Step 131 involves the identification of the transactional functions
and, again, assigning an Average (or Estimated) Weight (AW) to each
one. Step 141 involves the calculation of the estimated Unadjusted
Function Point UFP.sub.(AW)--this is equal to the sum or the values
arrived at in Steps 121 and 131. Similar to the budgeting process,
the VAF is determined (Step 150), and then Step 161 is
accomplished, which is the arrival at the Adjusted Function Point
(calculated as an estimate by AW). This AFP.sub.(EST, AW) is the
UFP.sub.(AW) multiplied by the VAF, which in standard notation is:
<AFP.sub.(EST, AW)>=<UFP.sub.(AW)><V- AF>.

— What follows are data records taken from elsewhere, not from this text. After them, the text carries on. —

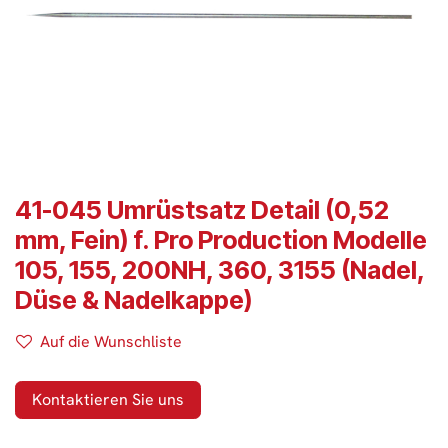
41-045 Umrüstsatz Detail (0,52
mm, Fein) f. Pro Production Modelle
105, 155, 200NH, 360, 3155 (Nadel,
Düse & Nadelkappe)
Auf die Wunschliste
Kontaktieren Sie uns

[0015] FIG. 6 is a flow diagram that details an alternative
estimating process to arrive at software application size. In this
case, Step 122 replaces Step 121--the technician simply identifies
the logical collections of data. Next the technician calculates the
typical transactional function usage factor (Step 132), which is an
average measure of the complexity and frequency of the various
transactional functions. Next, the technician will conduct Step
142, which is to calculate the Typical Unadjusted Function Point,
UFP.sub.(TYP)--this is equal to the value arrived at in Step 122
multiplied by the value arrived at in Step 132. After determining
the VAF, Step 162 is conducted, which is the calculation of the
Adjusted Function Point (estimated by typical transactions). This
AFP.sub.(EST,TYP) equals the UFP.sub.(TYP) multiplied by the VAF.
There is no rule as to which estimating process is used, however,
it should be apparent that the process depicted in FIG. 6 is a
simplification of that used in FIG. 5.
[0016] FIG. 7 depicts how the estimating counting process might be
viewed in a global or generic sense. FIG. 7 is a summary flow
diagram of a conventional software application estimating process,
provided so that we might later explain the advancements of the
present invention. As can be seen, first the detailed requirements
are submitted and/or revised (Step 91). Many times, the next step
is to create or revise the software design (Step 92), however, it
must be understood that this step is optional, and at times is not
executed (meaning that the estimated count is conducted without a
design for the final product). Once the design is complete, and
within the context of an iterated software development process, the
application boundary is established and the pertinent
characteristics assigned (Steps 110 through 132), and then the
estimated Adjusted Function Point Count is calculated (Steps 141
through 162, above). These steps are repeated as needed for new
submissions or additions of requirements. One should understand
that if a manual Function Point Count is not continuously compared
with the actual software development process, then the variance
between the estimated and actual intrinsic Function Point Count
grows larger. Furthermore, continuous training is necessary to
maintain the inter-rater variance small through the manual Function
Point Counts.
[0017] Now turning to FIG. 8, we can examine how a project count
might be conducted; it is a summary flow diagram of a conventional
project-type count, again presented in order to distinguish it from
the process of the present invention. Similar to FIG. 7, FIG. 8 is
a flow chart of the global or general steps involved or related to
a project count. First, Step 91 is completed (here, no application
design has been completed), after which the application boundary is
defined and the Adjusted Function Point is calculated. Once the
estimated Adjusted Function Point is calculated, Step 170 is
executed, which is the creation of the initial project schedule and
budget. Many times this step is conducted by the project manager
once he or she has worked with the project designer (who has
conducted the previous steps). Once the project schedule and budget
are accomplished, Step 180 is executed, which is to program, test
and complete the various modules of the software application. As
each module or unit is completed, Step 190 is completed, which is
to forecast and/or track the application development against the
schedule developed in Step 170.
[0018] Upon completion of the entire project, Steps 110 through 160
must be re-conducted (and/or reviewed for changes). In other words,
once the designed software application is completed, the actual
Function Point must be recalculated if a final number is desired.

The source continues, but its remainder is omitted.